◆ **WHAT TO DO**
In your copy, each record should read exactly as it does below, and no pictures should be present.

◆ **LISTED ENTRIES**
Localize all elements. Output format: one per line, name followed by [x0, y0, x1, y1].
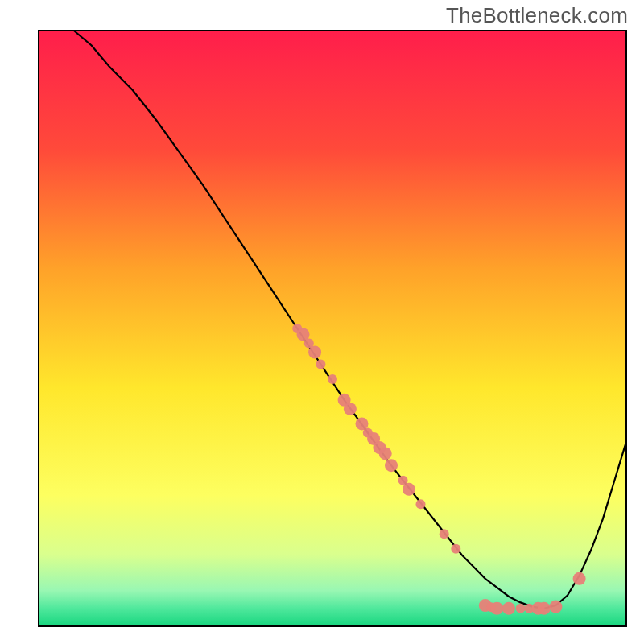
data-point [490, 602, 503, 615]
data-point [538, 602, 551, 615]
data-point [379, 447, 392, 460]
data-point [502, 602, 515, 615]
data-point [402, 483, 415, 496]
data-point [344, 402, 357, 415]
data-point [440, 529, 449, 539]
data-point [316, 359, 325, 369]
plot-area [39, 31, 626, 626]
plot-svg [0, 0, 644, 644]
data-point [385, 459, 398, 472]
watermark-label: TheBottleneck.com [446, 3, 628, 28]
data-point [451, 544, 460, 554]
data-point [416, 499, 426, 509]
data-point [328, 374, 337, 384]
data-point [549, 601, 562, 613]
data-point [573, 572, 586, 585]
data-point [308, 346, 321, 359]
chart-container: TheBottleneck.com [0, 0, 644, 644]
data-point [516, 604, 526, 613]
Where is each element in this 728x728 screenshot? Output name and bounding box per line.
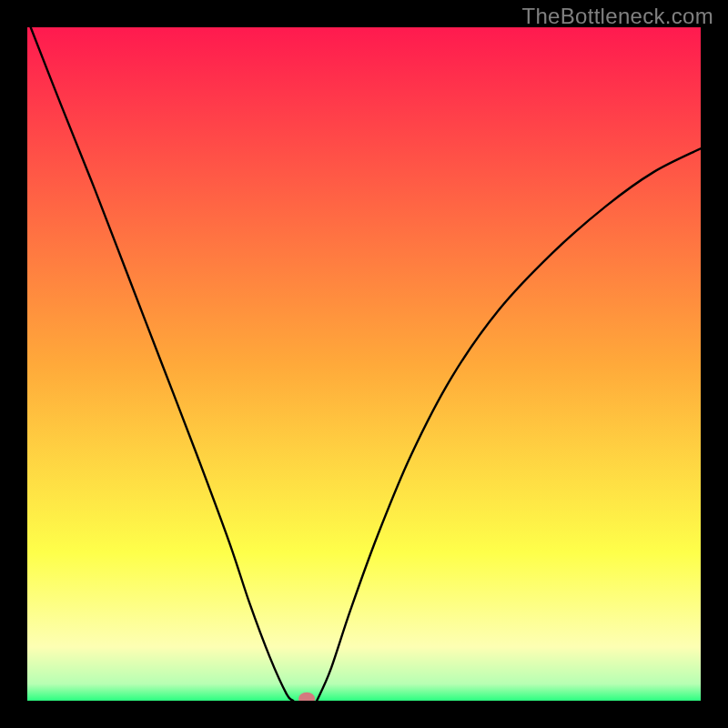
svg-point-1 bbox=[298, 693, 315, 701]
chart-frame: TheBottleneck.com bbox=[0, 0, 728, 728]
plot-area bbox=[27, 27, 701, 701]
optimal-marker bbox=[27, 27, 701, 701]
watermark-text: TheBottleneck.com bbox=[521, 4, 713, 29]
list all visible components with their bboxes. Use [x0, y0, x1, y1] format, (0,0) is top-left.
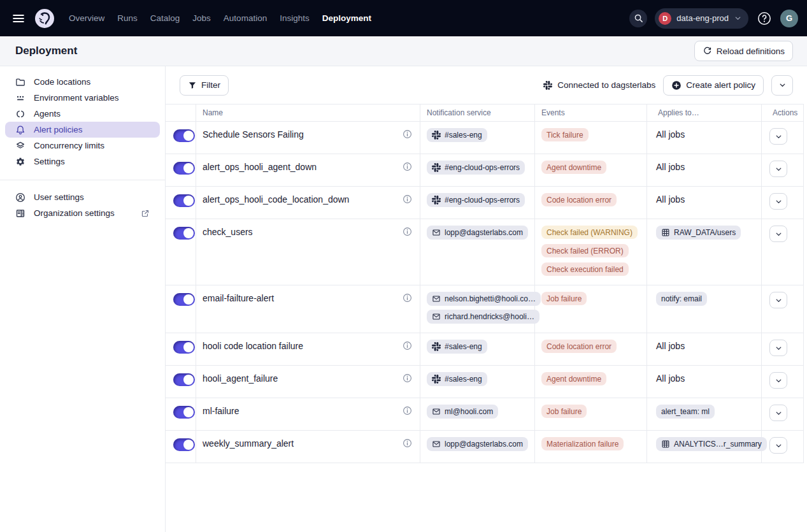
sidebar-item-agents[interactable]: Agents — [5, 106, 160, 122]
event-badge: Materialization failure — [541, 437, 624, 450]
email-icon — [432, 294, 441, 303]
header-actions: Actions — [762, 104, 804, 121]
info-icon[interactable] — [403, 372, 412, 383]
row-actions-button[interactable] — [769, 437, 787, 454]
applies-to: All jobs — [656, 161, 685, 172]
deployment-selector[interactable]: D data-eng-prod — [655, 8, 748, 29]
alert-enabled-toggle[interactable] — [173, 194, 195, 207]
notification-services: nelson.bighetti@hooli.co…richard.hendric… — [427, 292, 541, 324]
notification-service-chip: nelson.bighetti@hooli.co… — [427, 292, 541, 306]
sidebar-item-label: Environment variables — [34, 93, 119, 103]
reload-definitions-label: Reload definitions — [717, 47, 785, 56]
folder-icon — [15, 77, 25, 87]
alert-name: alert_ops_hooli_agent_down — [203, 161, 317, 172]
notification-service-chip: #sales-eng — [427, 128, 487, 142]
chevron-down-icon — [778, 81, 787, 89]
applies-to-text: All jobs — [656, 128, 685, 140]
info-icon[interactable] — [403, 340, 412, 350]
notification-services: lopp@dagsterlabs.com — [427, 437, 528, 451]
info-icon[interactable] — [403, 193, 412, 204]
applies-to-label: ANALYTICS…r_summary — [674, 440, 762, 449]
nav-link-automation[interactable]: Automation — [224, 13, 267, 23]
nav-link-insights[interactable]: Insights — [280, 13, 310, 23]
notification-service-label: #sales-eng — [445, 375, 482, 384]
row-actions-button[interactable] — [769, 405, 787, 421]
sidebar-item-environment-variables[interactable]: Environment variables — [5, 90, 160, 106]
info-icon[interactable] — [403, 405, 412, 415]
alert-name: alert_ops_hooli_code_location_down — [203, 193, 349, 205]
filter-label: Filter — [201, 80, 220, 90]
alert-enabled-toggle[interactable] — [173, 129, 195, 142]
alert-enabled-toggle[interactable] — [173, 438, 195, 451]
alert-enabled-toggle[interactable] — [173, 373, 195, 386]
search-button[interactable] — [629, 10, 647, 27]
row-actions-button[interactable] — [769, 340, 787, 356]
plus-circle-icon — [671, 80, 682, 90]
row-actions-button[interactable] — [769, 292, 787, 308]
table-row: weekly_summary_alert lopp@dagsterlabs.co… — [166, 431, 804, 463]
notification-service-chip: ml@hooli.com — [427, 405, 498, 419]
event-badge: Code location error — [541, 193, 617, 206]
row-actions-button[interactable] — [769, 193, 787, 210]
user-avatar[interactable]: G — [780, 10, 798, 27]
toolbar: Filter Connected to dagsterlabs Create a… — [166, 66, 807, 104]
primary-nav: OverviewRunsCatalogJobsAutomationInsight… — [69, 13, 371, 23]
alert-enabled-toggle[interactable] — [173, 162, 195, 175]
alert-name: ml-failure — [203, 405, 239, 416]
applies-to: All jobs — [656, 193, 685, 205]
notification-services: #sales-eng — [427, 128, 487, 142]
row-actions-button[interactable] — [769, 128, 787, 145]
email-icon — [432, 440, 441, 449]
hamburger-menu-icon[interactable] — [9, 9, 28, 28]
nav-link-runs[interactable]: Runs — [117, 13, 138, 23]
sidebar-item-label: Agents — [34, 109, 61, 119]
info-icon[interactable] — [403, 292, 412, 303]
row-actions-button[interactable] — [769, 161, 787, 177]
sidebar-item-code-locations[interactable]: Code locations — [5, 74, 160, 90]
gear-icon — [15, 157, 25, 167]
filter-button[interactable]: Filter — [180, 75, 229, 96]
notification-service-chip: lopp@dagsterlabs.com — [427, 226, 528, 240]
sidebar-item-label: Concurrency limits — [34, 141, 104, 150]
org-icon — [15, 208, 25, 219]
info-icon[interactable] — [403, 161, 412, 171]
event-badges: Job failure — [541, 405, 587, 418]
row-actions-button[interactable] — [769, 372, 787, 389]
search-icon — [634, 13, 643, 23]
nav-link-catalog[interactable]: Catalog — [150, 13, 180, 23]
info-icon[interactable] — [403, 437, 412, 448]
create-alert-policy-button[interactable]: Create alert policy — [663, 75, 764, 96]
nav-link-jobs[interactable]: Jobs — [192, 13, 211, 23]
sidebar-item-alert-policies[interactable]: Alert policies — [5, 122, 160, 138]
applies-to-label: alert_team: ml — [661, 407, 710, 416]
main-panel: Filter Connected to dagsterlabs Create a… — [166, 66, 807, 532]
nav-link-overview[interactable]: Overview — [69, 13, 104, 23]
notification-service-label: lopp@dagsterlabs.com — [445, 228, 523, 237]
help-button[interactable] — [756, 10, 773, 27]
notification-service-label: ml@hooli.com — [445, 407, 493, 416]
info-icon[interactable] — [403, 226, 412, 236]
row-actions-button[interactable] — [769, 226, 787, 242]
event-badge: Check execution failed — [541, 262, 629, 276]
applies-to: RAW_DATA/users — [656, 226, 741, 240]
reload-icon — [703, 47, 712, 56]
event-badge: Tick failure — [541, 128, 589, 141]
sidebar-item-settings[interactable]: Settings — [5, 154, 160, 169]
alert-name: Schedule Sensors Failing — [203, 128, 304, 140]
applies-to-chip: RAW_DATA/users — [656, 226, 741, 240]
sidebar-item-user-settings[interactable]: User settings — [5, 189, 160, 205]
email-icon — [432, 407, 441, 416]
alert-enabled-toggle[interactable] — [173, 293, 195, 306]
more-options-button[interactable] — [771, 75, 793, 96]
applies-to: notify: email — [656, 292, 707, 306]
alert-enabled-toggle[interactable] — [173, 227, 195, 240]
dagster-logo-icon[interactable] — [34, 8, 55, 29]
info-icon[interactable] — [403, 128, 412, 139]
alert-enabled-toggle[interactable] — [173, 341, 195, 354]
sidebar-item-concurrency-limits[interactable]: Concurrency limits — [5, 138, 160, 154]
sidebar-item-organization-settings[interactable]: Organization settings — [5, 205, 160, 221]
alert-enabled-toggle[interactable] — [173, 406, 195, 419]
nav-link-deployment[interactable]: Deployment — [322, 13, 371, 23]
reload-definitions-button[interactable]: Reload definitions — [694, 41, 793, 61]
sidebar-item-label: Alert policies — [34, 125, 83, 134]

◆ **RESULT OF THE EXERCISE**
Localize all elements. Output format: one per line, name followed by [x0, y0, x1, y1].
data-point [490, 602, 503, 615]
data-point [538, 602, 551, 615]
data-point [379, 447, 392, 460]
data-point [502, 602, 515, 615]
data-point [402, 483, 415, 496]
data-point [344, 402, 357, 415]
data-point [440, 529, 449, 539]
data-point [316, 359, 325, 369]
plot-area [39, 31, 626, 626]
plot-svg [0, 0, 644, 644]
data-point [385, 459, 398, 472]
watermark-label: TheBottleneck.com [446, 3, 628, 28]
data-point [451, 544, 460, 554]
data-point [416, 499, 426, 509]
data-point [328, 374, 337, 384]
data-point [549, 601, 562, 613]
data-point [573, 572, 586, 585]
data-point [308, 346, 321, 359]
chart-container: TheBottleneck.com [0, 0, 644, 644]
data-point [516, 604, 526, 613]
Where is each element in this 728x728 screenshot? Output name and bounding box per line.
svg-point-1 bbox=[298, 693, 315, 701]
chart-frame: TheBottleneck.com bbox=[0, 0, 728, 728]
plot-area bbox=[27, 27, 701, 701]
optimal-marker bbox=[27, 27, 701, 701]
watermark-text: TheBottleneck.com bbox=[521, 4, 713, 29]
list all visible components with their bboxes. Use [x0, y0, x1, y1] format, (0,0) is top-left.
sidebar-item-agents[interactable]: Agents — [5, 106, 160, 122]
event-badge: Materialization failure — [541, 437, 624, 450]
email-icon — [432, 294, 441, 303]
header-actions: Actions — [762, 104, 804, 121]
info-icon[interactable] — [403, 372, 412, 383]
row-actions-button[interactable] — [769, 437, 787, 454]
applies-to: All jobs — [656, 161, 685, 172]
deployment-selector[interactable]: D data-eng-prod — [655, 8, 748, 29]
alert-enabled-toggle[interactable] — [173, 194, 195, 207]
notification-services: nelson.bighetti@hooli.co…richard.hendric… — [427, 292, 541, 324]
notification-service-chip: nelson.bighetti@hooli.co… — [427, 292, 541, 306]
sidebar-item-label: Environment variables — [34, 93, 119, 103]
reload-definitions-label: Reload definitions — [717, 47, 785, 56]
folder-icon — [15, 77, 25, 87]
alert-name: alert_ops_hooli_agent_down — [203, 161, 317, 172]
notification-service-chip: #sales-eng — [427, 128, 487, 142]
chevron-down-icon — [778, 81, 787, 89]
applies-to-text: All jobs — [656, 128, 685, 140]
info-icon[interactable] — [403, 340, 412, 350]
notification-services: lopp@dagsterlabs.com — [427, 437, 528, 451]
info-icon[interactable] — [403, 193, 412, 204]
applies-to-label: ANALYTICS…r_summary — [674, 440, 762, 449]
nav-link-automation[interactable]: Automation — [224, 13, 267, 23]
nav-link-insights[interactable]: Insights — [280, 13, 310, 23]
notification-service-label: #sales-eng — [445, 375, 482, 384]
row-actions-button[interactable] — [769, 405, 787, 421]
sidebar-item-environment-variables[interactable]: Environment variables — [5, 90, 160, 106]
info-icon[interactable] — [403, 405, 412, 415]
alert-name: alert_ops_hooli_code_location_down — [203, 193, 349, 205]
filter-label: Filter — [201, 80, 220, 90]
alert-enabled-toggle[interactable] — [173, 129, 195, 142]
alert-enabled-toggle[interactable] — [173, 438, 195, 451]
alert-enabled-toggle[interactable] — [173, 373, 195, 386]
search-button[interactable] — [629, 10, 647, 27]
row-actions-button[interactable] — [769, 340, 787, 356]
plus-circle-icon — [671, 80, 682, 90]
row-actions-button[interactable] — [769, 292, 787, 308]
table-row: weekly_summary_alert lopp@dagsterlabs.co… — [166, 431, 804, 463]
notification-service-chip: ml@hooli.com — [427, 405, 498, 419]
event-badge: Code location error — [541, 193, 617, 206]
row-actions-button[interactable] — [769, 193, 787, 210]
user-avatar[interactable]: G — [780, 10, 798, 27]
toolbar: Filter Connected to dagsterlabs Create a… — [166, 66, 807, 104]
primary-nav: OverviewRunsCatalogJobsAutomationInsight… — [69, 13, 371, 23]
alert-enabled-toggle[interactable] — [173, 162, 195, 175]
alert-name: ml-failure — [203, 405, 239, 416]
applies-to: All jobs — [656, 193, 685, 205]
notification-services: #sales-eng — [427, 128, 487, 142]
row-actions-button[interactable] — [769, 128, 787, 145]
email-icon — [432, 440, 441, 449]
hamburger-menu-icon[interactable] — [9, 9, 28, 28]
nav-link-runs[interactable]: Runs — [117, 13, 138, 23]
sidebar-item-label: Agents — [34, 109, 61, 119]
info-icon[interactable] — [403, 292, 412, 303]
row-actions-button[interactable] — [769, 161, 787, 177]
sidebar-item-code-locations[interactable]: Code locations — [5, 74, 160, 90]
gear-icon — [15, 157, 25, 167]
filter-button[interactable]: Filter — [180, 75, 229, 96]
notification-service-chip: lopp@dagsterlabs.com — [427, 226, 528, 240]
sidebar-item-label: Concurrency limits — [34, 141, 104, 150]
org-icon — [15, 208, 25, 219]
info-icon[interactable] — [403, 161, 412, 171]
event-badges: Job failure — [541, 405, 587, 418]
row-actions-button[interactable] — [769, 372, 787, 389]
search-icon — [634, 13, 643, 23]
nav-link-catalog[interactable]: Catalog — [150, 13, 180, 23]
info-icon[interactable] — [403, 437, 412, 448]
create-alert-policy-button[interactable]: Create alert policy — [663, 75, 764, 96]
nav-link-jobs[interactable]: Jobs — [192, 13, 211, 23]
sidebar-item-alert-policies[interactable]: Alert policies — [5, 122, 160, 138]
applies-to-label: alert_team: ml — [661, 407, 710, 416]
main-panel: Filter Connected to dagsterlabs Create a… — [166, 66, 807, 532]
nav-link-overview[interactable]: Overview — [69, 13, 104, 23]
notification-service-label: lopp@dagsterlabs.com — [445, 228, 523, 237]
help-button[interactable] — [756, 10, 773, 27]
notification-service-label: ml@hooli.com — [445, 407, 493, 416]
info-icon[interactable] — [403, 226, 412, 236]
row-actions-button[interactable] — [769, 226, 787, 242]
event-badge: Check execution failed — [541, 262, 629, 276]
applies-to: RAW_DATA/users — [656, 226, 741, 240]
reload-icon — [703, 47, 712, 56]
event-badge: Tick failure — [541, 128, 589, 141]
sidebar-item-settings[interactable]: Settings — [5, 154, 160, 169]
alert-name: Schedule Sensors Failing — [203, 128, 304, 140]
applies-to-chip: RAW_DATA/users — [656, 226, 741, 240]
sidebar-item-user-settings[interactable]: User settings — [5, 189, 160, 205]
email-icon — [432, 407, 441, 416]
alert-enabled-toggle[interactable] — [173, 293, 195, 306]
more-options-button[interactable] — [771, 75, 793, 96]
applies-to: notify: email — [656, 292, 707, 306]
alert-enabled-toggle[interactable] — [173, 227, 195, 240]
dagster-logo-icon[interactable] — [34, 8, 55, 29]
info-icon[interactable] — [403, 128, 412, 139]
alert-enabled-toggle[interactable] — [173, 341, 195, 354]
sidebar-item-concurrency-limits[interactable]: Concurrency limits — [5, 138, 160, 154]
sidebar-item-organization-settings[interactable]: Organization settings — [5, 205, 160, 221]
alert-enabled-toggle[interactable] — [173, 406, 195, 419]
nav-link-deployment[interactable]: Deployment — [322, 13, 371, 23]
reload-definitions-button[interactable]: Reload definitions — [694, 41, 793, 61]
sidebar-item-label: Alert policies — [34, 125, 83, 134]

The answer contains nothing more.